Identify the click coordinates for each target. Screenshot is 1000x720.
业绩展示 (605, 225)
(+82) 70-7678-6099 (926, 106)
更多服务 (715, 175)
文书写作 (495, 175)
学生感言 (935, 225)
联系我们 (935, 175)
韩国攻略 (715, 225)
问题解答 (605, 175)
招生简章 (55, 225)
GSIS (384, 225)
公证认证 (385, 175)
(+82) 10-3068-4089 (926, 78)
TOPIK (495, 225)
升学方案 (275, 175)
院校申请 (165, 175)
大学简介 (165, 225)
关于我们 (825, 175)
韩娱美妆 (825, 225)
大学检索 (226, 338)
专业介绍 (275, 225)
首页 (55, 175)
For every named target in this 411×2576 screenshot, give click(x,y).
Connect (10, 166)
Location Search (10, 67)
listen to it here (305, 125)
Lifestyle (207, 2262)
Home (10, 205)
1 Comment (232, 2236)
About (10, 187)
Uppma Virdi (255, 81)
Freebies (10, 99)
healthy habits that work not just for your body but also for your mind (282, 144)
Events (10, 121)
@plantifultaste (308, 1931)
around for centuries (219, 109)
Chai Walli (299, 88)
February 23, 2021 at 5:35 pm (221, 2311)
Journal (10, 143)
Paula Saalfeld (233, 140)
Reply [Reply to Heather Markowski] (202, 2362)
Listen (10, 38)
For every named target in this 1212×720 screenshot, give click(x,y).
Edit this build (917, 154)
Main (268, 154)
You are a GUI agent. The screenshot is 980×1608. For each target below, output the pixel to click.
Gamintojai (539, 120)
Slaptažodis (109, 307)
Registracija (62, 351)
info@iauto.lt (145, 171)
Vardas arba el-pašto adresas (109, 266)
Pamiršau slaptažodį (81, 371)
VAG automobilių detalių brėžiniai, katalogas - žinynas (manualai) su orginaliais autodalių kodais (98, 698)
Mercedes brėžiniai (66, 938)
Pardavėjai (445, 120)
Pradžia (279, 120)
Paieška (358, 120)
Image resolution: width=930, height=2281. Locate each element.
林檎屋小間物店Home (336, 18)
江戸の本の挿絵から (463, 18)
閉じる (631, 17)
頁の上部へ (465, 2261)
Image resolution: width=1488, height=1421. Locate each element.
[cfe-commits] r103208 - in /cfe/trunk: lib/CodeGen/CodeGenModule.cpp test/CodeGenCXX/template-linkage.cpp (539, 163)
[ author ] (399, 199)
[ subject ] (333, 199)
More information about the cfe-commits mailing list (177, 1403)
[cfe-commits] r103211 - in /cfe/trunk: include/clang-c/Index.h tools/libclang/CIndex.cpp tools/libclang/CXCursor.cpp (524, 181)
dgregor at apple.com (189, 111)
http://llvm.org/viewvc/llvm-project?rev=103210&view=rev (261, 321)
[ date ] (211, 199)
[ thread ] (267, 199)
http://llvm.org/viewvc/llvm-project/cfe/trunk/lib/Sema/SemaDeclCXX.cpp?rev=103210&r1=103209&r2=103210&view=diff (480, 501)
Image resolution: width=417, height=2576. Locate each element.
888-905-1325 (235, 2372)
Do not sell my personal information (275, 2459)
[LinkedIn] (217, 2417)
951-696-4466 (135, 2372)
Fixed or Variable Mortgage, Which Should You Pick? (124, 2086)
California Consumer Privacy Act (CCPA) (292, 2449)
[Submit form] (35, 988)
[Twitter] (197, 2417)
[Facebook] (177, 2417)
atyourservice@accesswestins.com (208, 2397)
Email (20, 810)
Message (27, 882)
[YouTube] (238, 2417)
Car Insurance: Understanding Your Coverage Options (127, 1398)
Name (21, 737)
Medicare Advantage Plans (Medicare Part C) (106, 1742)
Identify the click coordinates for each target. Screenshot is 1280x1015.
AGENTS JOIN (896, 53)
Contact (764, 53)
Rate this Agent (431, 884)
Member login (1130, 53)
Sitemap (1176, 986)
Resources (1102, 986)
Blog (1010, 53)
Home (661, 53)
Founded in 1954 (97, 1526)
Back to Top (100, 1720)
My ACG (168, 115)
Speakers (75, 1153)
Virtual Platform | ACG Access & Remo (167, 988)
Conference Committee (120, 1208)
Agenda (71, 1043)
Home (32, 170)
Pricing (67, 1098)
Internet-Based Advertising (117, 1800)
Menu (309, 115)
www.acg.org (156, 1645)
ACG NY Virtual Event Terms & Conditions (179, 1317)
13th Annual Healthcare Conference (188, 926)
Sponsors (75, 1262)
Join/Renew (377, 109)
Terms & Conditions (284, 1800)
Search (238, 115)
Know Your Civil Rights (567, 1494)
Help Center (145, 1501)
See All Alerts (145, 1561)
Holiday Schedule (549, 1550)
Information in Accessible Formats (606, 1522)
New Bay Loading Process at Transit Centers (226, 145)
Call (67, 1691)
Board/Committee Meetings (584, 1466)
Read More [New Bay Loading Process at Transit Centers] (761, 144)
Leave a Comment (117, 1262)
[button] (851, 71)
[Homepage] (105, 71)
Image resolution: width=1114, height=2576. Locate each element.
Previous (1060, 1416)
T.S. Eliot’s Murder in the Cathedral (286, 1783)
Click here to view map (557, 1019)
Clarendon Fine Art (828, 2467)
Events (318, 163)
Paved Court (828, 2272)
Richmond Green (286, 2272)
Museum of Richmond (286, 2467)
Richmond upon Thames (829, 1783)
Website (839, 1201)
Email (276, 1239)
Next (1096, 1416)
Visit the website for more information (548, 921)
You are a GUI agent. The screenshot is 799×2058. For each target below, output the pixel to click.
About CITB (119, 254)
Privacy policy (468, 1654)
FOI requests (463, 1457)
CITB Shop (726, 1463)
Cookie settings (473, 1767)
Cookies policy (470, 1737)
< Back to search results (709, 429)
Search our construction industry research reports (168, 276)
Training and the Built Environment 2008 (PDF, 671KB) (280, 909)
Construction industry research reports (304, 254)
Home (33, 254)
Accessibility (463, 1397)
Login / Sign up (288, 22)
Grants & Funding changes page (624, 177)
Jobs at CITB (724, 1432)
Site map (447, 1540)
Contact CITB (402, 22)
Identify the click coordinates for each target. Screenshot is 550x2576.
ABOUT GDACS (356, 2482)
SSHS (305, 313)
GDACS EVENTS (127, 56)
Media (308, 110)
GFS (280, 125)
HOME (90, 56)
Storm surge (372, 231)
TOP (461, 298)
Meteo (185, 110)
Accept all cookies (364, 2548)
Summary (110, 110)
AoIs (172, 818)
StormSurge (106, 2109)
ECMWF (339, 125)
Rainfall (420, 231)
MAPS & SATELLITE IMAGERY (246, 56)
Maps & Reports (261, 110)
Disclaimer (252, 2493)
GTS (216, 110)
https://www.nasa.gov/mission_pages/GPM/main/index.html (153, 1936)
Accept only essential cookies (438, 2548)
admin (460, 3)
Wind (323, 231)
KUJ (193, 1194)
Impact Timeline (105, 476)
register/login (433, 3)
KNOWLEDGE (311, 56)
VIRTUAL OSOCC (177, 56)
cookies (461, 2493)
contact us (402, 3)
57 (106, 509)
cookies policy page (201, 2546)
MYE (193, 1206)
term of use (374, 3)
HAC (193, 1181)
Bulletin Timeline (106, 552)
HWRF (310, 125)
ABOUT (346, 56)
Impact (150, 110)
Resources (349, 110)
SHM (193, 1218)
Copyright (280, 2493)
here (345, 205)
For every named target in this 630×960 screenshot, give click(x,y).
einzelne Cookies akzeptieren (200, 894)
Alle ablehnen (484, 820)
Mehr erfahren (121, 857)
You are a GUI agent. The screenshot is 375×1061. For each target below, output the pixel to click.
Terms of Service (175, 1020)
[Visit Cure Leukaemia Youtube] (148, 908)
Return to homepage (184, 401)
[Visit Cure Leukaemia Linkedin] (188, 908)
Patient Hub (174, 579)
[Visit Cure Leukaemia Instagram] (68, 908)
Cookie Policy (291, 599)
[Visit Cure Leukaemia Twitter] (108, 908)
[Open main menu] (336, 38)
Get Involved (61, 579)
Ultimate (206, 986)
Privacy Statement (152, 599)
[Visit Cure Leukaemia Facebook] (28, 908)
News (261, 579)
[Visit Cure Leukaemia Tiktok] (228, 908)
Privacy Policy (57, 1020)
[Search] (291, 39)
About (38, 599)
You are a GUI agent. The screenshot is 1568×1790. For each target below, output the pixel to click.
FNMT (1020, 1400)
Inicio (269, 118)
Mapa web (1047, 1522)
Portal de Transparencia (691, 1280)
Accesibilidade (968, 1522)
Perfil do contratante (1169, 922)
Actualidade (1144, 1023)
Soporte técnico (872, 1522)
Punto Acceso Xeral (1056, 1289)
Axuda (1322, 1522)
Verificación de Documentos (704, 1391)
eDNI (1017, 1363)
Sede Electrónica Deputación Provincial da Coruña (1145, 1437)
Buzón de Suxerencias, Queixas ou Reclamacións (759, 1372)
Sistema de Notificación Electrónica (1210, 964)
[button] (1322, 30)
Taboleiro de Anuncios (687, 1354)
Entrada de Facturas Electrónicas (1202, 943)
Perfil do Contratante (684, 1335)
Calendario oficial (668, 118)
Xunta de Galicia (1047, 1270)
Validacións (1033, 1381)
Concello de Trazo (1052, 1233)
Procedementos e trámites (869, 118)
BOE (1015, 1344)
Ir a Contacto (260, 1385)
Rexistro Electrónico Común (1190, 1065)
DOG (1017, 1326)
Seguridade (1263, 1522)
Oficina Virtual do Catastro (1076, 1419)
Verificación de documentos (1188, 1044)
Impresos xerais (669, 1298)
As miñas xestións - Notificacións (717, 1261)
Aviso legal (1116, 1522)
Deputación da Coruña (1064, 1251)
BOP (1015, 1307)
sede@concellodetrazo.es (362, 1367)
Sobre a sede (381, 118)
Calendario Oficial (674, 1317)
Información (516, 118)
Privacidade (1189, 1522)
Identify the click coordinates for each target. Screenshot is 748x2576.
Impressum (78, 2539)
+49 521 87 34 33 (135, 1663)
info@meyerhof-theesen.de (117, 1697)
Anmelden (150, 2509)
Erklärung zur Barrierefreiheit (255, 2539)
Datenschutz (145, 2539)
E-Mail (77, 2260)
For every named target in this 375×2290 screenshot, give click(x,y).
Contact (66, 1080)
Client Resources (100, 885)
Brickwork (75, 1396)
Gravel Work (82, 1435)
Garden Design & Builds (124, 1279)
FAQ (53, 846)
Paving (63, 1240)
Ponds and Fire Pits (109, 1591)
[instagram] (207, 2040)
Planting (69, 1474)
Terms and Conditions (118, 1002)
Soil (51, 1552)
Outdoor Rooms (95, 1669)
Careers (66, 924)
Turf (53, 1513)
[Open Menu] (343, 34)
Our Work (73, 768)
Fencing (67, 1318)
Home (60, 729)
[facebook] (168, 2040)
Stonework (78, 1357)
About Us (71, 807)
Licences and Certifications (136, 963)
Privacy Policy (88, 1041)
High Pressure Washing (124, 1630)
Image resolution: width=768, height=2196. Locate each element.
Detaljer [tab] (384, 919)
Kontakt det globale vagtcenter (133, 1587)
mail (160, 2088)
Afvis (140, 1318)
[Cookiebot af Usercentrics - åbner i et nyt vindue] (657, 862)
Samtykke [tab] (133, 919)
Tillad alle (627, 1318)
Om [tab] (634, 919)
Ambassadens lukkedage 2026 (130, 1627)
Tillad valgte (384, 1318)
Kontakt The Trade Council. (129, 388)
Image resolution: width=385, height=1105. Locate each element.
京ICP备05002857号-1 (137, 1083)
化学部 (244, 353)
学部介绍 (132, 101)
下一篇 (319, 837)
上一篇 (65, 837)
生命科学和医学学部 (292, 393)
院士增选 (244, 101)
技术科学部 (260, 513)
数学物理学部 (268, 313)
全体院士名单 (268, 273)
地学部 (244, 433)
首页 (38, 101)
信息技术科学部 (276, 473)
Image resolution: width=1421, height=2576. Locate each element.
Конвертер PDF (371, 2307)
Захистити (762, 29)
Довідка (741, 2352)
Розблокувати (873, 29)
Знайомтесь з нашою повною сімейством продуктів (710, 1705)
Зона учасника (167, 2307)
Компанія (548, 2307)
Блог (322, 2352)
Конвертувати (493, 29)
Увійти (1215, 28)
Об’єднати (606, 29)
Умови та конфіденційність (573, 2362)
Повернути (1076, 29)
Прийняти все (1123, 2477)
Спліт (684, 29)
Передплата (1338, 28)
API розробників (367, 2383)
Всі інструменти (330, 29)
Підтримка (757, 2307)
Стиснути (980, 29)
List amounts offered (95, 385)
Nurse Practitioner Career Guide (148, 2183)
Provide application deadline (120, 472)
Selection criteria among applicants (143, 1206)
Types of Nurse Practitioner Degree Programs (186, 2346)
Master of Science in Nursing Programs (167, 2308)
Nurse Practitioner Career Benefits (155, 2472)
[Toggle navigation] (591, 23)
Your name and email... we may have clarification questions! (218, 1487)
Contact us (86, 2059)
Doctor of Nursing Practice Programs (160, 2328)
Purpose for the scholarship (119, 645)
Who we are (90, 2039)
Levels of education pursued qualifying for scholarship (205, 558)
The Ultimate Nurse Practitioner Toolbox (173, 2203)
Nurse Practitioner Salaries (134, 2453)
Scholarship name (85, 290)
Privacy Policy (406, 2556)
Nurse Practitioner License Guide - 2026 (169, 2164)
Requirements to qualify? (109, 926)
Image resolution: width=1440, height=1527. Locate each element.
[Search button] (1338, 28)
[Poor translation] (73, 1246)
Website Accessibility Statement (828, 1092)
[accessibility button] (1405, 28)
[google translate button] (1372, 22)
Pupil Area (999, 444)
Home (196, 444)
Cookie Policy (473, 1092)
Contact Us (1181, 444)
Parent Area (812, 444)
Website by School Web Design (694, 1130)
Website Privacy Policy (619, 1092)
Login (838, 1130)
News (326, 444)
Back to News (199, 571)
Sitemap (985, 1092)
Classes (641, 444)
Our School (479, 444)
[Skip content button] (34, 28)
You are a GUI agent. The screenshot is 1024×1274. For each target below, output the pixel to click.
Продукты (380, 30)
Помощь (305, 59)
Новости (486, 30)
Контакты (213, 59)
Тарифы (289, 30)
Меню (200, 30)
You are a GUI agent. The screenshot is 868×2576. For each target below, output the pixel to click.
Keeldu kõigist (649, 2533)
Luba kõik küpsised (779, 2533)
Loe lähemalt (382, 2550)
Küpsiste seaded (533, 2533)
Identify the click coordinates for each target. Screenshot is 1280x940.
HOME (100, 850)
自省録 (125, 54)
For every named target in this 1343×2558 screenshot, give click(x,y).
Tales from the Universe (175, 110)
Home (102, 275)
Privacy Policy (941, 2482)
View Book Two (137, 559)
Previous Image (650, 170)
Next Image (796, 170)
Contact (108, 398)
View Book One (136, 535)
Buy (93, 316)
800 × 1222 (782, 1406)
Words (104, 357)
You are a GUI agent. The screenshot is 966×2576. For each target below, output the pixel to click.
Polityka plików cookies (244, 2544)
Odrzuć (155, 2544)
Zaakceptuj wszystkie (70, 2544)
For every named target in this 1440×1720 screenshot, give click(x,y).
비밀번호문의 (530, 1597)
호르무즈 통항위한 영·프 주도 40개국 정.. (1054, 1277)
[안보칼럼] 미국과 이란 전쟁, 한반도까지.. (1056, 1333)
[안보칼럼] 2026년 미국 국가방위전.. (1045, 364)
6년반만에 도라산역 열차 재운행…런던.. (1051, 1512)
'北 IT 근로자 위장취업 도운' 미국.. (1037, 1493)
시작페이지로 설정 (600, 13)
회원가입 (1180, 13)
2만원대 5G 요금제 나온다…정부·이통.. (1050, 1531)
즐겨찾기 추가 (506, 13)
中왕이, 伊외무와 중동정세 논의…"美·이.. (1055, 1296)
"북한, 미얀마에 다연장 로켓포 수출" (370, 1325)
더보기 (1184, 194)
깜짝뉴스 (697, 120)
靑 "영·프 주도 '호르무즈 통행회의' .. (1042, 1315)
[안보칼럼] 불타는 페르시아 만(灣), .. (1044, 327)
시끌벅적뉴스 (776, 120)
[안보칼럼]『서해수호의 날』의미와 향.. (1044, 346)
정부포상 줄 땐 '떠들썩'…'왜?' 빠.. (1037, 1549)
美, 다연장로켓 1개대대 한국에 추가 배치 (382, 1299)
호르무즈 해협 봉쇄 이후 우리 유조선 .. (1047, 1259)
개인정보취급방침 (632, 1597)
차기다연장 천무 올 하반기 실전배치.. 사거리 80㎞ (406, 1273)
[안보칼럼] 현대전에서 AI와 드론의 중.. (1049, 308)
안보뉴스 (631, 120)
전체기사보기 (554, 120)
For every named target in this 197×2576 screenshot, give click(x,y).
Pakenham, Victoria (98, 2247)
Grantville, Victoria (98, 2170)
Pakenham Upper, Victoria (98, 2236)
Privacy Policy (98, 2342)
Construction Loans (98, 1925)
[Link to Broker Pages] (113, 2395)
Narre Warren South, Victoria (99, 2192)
□ □ □ □
- _Work item_
Print exactly the lines above from the one with "Doctor of Nursing" to the one with "Requirements to qualify? (109, 926)", including both.

- _Answer section_
Doctor of Nursing Practice Programs (160, 2328)
Purpose for the scholarship (119, 645)
Who we are (90, 2039)
Levels of education pursued qualifying for scholarship (205, 558)
The Ultimate Nurse Practitioner Toolbox (173, 2203)
Nurse Practitioner Salaries (134, 2453)
Scholarship name (85, 290)
Privacy Policy (406, 2556)
Nurse Practitioner License Guide - 2026 (169, 2164)
Requirements to qualify? (109, 926)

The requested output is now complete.